Le unità di resistenza del MEK in tutto l’Iran sono attualmente al lavoro per promuovere questo obiettivo. Manifestazioni pubbliche, manifesti e graffiti sono stati identificati in almeno 250 località nel solo mese di aprile e tutti hanno ribadito con forza l’idea che votare equivale a votare per il cambio di regime.

Sulla base della prevalenza di questo messaggio, di deve presumere che praticamente tutti gli attivisti iraniani siano consapevoli delle implicazioni quando sostengono il boicottaggio elettorale.

Innumerevoli cittadini lo hanno fatto nelle ultime settimane, tra cui pensionati e vittime di truffe di investimento gestite dal governo. Gruppi di questi cittadini hanno preso parte a proteste in gran parte del paese e la maggior parte di esse sono state caratterizzate da slogan che dichiaravano che i partecipanti ” non avrebbero più votato” di fronte alle persistenti bugie e agli errori giudiziari.
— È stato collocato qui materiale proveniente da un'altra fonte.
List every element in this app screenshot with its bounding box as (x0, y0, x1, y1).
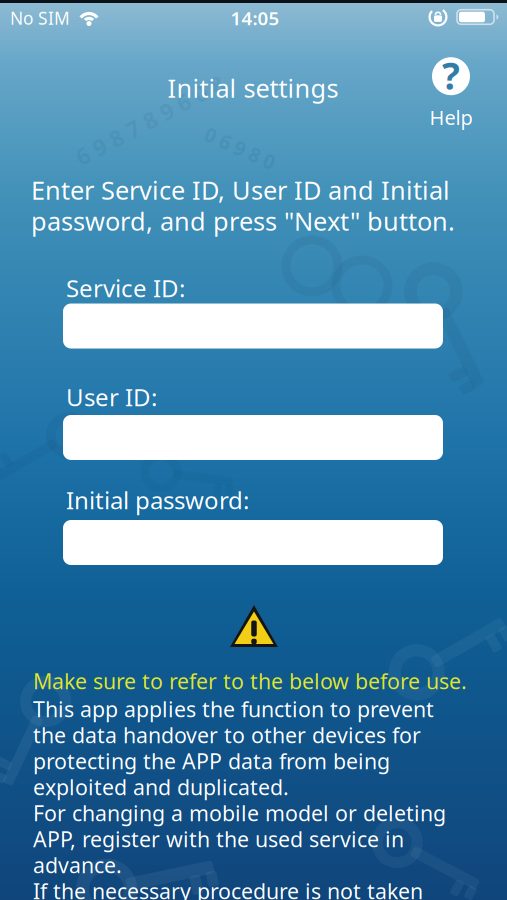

Le unità di resistenza del MEK sono state molto attive nella campagna di boicottaggio delle elezioni nella piena consapevolezza del fatto che chi fa una cosa del genere potrebbe finire in prigione o essere soggetto a procedimenti giudiziari, tortura o addirittura ad esecuzione capitale.

In recenti interviste con le reti di notizie satellitari associate all’opposizione democratica, un certo numero di unità di resistenza sono state inequivocabili sulla loro volontà di fare l’ultimo sacrificio, se necessario, per il compimento di questo obiettivo. Nel frattempo, i media statali continuano a ripetere semplicemente  le preoccupazioni sulla prospettiva di un boicottaggio diffuso che porti ad una nuova rivolta. La settimana scorsa, il quotidiano Sharq ha osservato che le condizioni che stanno dietro quella prospettiva sono “un grande pericolo” e che se non vengono sradicate dalla società iraniana, l’effetto sarà “schiacciante” per la leadership del regime.